Kırşehir il merkezinde
kendi adıyla anılan mahallede yer almaktadır. 1482 yılında Ahi Evran’ın
takipçilerinden birisi tarafından yaptırılmıştır. Zaviye planlı mescit, Ahiliğin
kurucusu Ahi Evran’ın Türbesi ve zaviye - tekke olarak kullanılan mekanlardan
oluşmaktadır.
Külliye Ahi Evran türbesi ile Zaviye-Tekke olarak kullanılan mekanlardan
oluşmaktadır. Üç kubbe üzerine kare planlı olup, kesme taştan inşa edilmiştir.
Ama mekanın sağında mescit solunda Ahi Evran’ın mezarının bulunduğu bir türbe
bulunmaktadır.
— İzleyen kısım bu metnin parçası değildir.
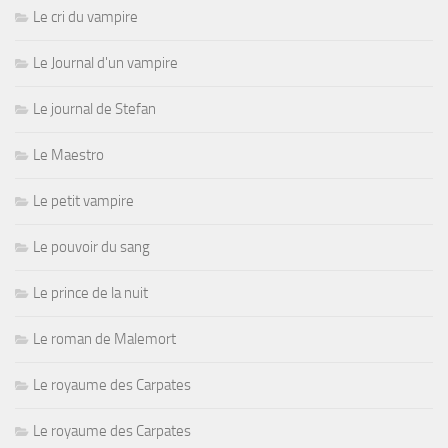
Le cri du vampire
Le Journal d'un vampire
Le journal de Stefan
Le Maestro
Le petit vampire
Le pouvoir du sang
Le prince de la nuit
Le roman de Malemort
Le royaume des Carpates
Le royaume des Carpates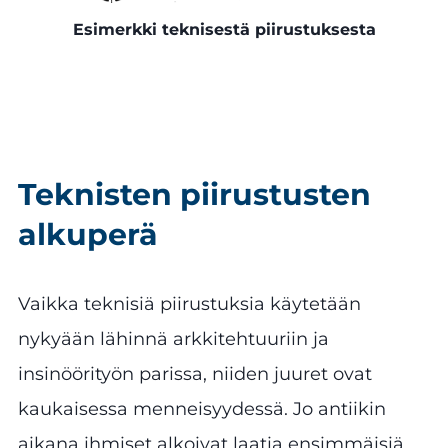
Esimerkki teknisestä piirustuksesta
Teknisten piirustusten
alkuperä
Vaikka teknisiä piirustuksia käytetään
nykyään lähinnä arkkitehtuuriin ja
insinöörityön parissa, niiden juuret ovat
kaukaisessa menneisyydessä. Jo antiikin
aikana ihmiset alkoivat laatia ensimmäisiä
Tek minareli olarak inşa edilmiş olan yapı 1972 yılında Vakıflar
Genel Müdürlüğü tarafından restore edilerek camii olarak hizmete açılmıştır
Tekke ve Zaviyenin bulunduğu Külliye daha sonraları “Ahi Evren Camii” olarak
hizmete açılmışdır.
Ayrıntılı bilgi için Bkz. :
AHİ EVRAN-I
VELÎ
Caca
Bey Medresesi :
1273’te Kırşehir Vâlisi
Caca Bey (Cacaoğlu Emir
Nûreddîn) tarafından yaptırılmıştır. Bugün câmi
olarak kullanılmaktadır. Medresenin, câmi, imâret ve tekke kısmı yıkılmıştır.
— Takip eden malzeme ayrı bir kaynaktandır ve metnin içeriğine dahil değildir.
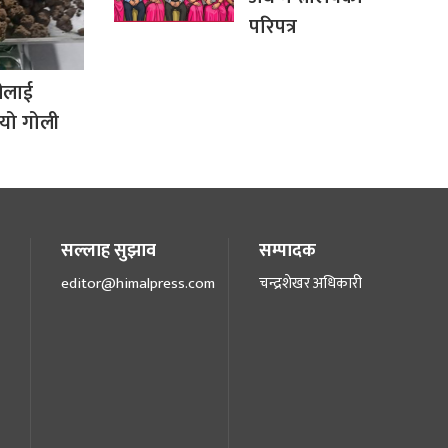
परिपत्र
ीलाई
ायो गोली
सल्लाह सुझाव
सम्पादक
editor@himalpress.com
चन्द्रशेखर अधिकारी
Câminin minâresi ayaktadır. Caca Beyin türbesi
medresenin yanındadır. Türbenin üzerindeki cam kubbe Astronomi Fakültesine
âitti. Burada yıldızlar gözlenirdi. Halk medreseye “Cıncıklı Câmi” ismini
vermiştir. Caca Bey Medresesi dünyânın ilk gözlemevi
(rasathâne) olarak inşâ edilmiş yapısıdır.
Ayrıntılı bilgi için Bkz. :
BİR SELÇUKLU RASATHÂNESİ CACABEY MEDRESESİ
Resim İçin Bkz. :
http://www.altuntop.org/islamvebilim/cacabeyresimleri.asp
Melik Gâzi Türbesi :
* 1250’de Melik Gâzinin eşi
Muhterem Hâtun
tarafından yaptırılmıştır. Konik külahlı sekizgen kenarlı bir yapıdır. Mermer
taç kapının süsleri çok zengindir. Anadolu Selçuklularına âit güzel bir
kümbettir. İçinde Mengücükoğlu Beyi
Muzafferüddîn Behramşah’ın
ve eşinin kabri vardır.
Türbe, Anadolu Selçuklu mimarisinin karakteristik
örneklerinden olup, kare kaide üzerine sekizgen planlı olarak kesme taştan
yapılmıştır. Kare kaideden sekizgen gövdeye sivri üçgenlerle geçilmiştir.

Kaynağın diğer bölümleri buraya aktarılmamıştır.